Palapa Ring: Indonesia signs two PPP concessions in a week, which is good, but not great news

Indonesia's Ministry of Telecommunications and Information Technology has now signed both the West and Central packets of the Palapa Ring, worth IDR 1.7 trillion and IDR 4 trillion in present value terms respectively.

As I have previously written, the quick progression of these projects is good news for Indonesian PPP, which is in sore need of it. I say "good" here, rather than "great" because, while it's definitely not bad news, there is one key aspect of the deal that limits the demonstration effect.

What we know about the deal structure

The concession agreements have not been made public (though, I think there are good reasons to do so), but some details are emerging about the structure of the deal. Various sources have reconfirmed that it is indeed an availability-payment PPP, meaning the government bears full demand risk (which I think is appropriate for lots of Indonesia's projects, more here and here).

This is the availability payment that you've heard so much about, provided for by Presidential Regulation 38/2015 (despite the fact that PLN had been doing availability payments for decades), but these two projects' availability payments differ from what was envisioned by the drafters of Perpres 38/2015 in one key way: the funds don't come from the Ministry's budget directly, but from Universal Service Obligation fees collected from Indonesia's telecommunications operators.
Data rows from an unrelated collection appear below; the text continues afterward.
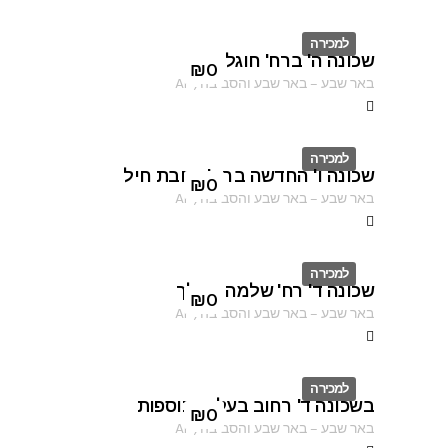
למכירה
שכונה ה' ברח' חוגלה
ID
₪
0
באר שבע
–
באר שבע והסביבה
,
AF
למכירה
שכונה ו' החדשה ברח' רחבת חיל
ID
₪
0
באר שבע
–
באר שבע והסביבה
,
AF
למכירה
שכונה ד' רח' שלמה המלך
ID
₪
0
באר שבע
–
באר שבע והסביבה
,
AF
למכירה
בשכונה ד' רחוב בעלי התוספות
ID
₪
0
באר שבע
–
באר שבע והסביבה
,
AF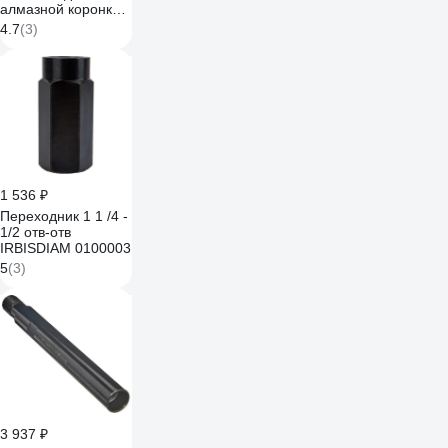
алмазной коронки
300 мм, 1 1/4"
4.7
(3)
Diamaster
041430015
1 536 ₽
Переходник 1 1 /4 -
1/2 отв-отв
IRBISDIAM 0100003
5
(3)
3 937 ₽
Indonesia's Universal Service Obligation

Indonesia's Ministry of Telecommunications and Information Technology levy a fee on telecommunications service providers. This is called the Universal Service Obligation (USO) fee, and is charged as 1.25% of gross revenues of all operators. In 2015, the number was expected to be IDR 1.3 trillion.
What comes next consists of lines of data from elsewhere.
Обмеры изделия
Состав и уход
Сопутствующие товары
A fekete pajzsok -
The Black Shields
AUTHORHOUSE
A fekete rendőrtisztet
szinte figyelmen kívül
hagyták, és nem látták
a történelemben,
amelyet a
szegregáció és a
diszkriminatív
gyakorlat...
The funds collected through this channel are funneled into a government body under the Ministry known as the Balai Penyedia dan Pengelola Telekomunikasi dan Informatika (Body for Provision and Management of Telecommunications and Information Technology, or BPPTI). The idea is that these funds are used to enhance telecommunications access to customers for whom providing service is uneconomic.
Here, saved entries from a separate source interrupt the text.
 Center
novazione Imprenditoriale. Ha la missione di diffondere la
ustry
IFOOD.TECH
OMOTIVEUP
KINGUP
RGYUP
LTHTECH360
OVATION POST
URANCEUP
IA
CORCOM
What is the difference between paying availability payments from the USO and from the budget?

As far as I understand it (please comment and correct me if you know better), the USO funds are paid directy to BPPTI, and can then be used by the Ministry for approved purposes without prior approval from the Ministry of Finance.

This differs from the normal budgetary process, where the Ministry needs to submit a request, substantiated by particular activities, that are included in the draft budget by the Ministry of Finance. This draft budget forms a draft budget law, which becomes the national budget law if and when it is approved by the parliament. If you want to see an example, check out 2016's budget law UU 14/2015 here.

Indonesia's annual budget cycle means that, in theory, a ministry has no legal standing to sign contracts that stretch over multiple years because their budget in that year is subject to approval by parliament. A ministry signing any sort of multi-year contract oversteps their authority, and preempts the parliamentary process.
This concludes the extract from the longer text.